O futuro do Ocidente está estreitamente ligado ao do mundo não ocidental. As questões ambientais que o mundo enfrenta e o crescimento inexorável do poder económico da China e de outros países asiáticos fazem com que o Ocidente não possa olhar "para o que vem a seguir" da mesma forma que o fazia antes. Mas o desafio é bem mais profundo do que o actual debate sobre o "declínio do Ocidente" sugere. A minha intervenção centrar-se-á no modo como o desafio pós-colonial colocado à perspectiva que o Ocidente tem do mundo e a influência de cidadãos não ocidentais a viver no Ocidente se juntaram para evidenciar os limites daquilo a que posso chamar o racionalismo ocidental - com o que me refiro às teorias que utilizamos para entender e agir sobre o mundo. A incapacidade crescente do pensamento social ocidental para explicar de forma plausível e abordar com êxito algumas das suas questões sociais e económicas, e alguns dos desafios contemporâneos cruciais a nível da política internacional, deixaram a nu a inadequação das ciências sociais do Ocidente à medida que se foram desenvolvendo nos séculos subsequentes ao Iluminismo. Aquilo de que o Ocidente precisa, mas que ainda não aceitou, não é de mais e melhor teoria, mas de uma nova forma de pensar." (...)
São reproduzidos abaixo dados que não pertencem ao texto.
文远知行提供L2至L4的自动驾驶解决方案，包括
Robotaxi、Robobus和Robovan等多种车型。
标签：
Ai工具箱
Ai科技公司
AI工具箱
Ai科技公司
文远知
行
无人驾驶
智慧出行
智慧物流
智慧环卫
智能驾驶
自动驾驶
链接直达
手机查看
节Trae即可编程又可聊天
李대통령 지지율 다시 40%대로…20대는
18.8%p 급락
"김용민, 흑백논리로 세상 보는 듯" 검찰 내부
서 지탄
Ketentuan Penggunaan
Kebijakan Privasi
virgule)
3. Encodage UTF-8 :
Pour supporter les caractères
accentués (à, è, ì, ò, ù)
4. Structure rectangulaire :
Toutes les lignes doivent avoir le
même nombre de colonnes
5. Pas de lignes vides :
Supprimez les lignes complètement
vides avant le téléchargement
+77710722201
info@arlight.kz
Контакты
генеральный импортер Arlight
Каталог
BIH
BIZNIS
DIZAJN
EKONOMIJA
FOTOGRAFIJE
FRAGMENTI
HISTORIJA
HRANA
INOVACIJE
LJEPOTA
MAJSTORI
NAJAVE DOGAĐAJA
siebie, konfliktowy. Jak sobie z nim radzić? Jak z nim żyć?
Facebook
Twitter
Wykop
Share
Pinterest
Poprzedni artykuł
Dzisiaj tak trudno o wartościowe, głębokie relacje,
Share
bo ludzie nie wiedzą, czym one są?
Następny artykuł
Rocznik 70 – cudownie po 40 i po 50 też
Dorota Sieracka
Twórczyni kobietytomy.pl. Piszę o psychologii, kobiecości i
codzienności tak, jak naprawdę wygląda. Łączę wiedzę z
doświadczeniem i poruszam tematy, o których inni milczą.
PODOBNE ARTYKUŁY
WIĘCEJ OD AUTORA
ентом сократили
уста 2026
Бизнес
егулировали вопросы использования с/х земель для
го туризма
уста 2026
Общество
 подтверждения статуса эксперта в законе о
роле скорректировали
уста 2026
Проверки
http://www.buala.org/pt/da-fala/etiquetas/patrick-chabal

2. Henrique, cinquenta anos depois, parece-me, às vezes, que a gente ainda "reformatou" o disco rígido do computador... LG

Unknown disse...

Meu caro Luis Graça,
Temos de continuar um trabalho de recensão crítica do que se tem dito e escrito sobre a Guiné-Bissau, designadamente de autores que têm escrito em inglês, não só Patrick Chabal, mas também Chilcotte, Basil Davidson e Lars Rudebeck, entre outros e de que, via de regra, se fala pouco. Por outro lado, no Brasil, também se tem publicado alguma coisa e na Internet circulam teses de mestrado e de doutoramento, de interesse e qualidade variáveis, mas indispensáveis para se ter uma fotografia panorâmica do país. Além disso, temos os blogues onde muita coisa tem sido publicada e que constituem referências incontornáveis para os estudiosos, curiosos e amigos da Guiné-Bissau Em suma tudo isto representa uma tarefa em grande parte por fazer e indispensável para se compreender a Guiné-Bissau de hoje, infelizmente a trilhar um caminho assaz turbulento, incerto e extremamente preocupante. Muitos bissau-guineenses têm dificuldade em aceitar as minhas críticas directas e frontais que, no fundo, provém de um amigo, porque o sou. É que os amigos não servem só para os copos e para as pancadinhas no ombro mas para dizer as verdades e estas por vezes são muito incómodas e duras, mas têm de ser ditas. A Guiné-Bissau tem de se reconstruir porque tem de ultrapassar de uma vez por todas esta fase de desagregação total do Estado. Tenho as maiores dúvidas que o consiga, mas não perdi a esperança.
Patrick Chabal afirma que o futuro do Ocidente está estreitamente ligado ao do resto do mundo. Não ponho isso em causa, antes pelo contrário, mas como diz Chabal tem de se congeminar uma nova forma de pensar, ou pegando nas tuas palavras, temos de reformatar o disco. É muito possível que assim seja. Resta saber, como.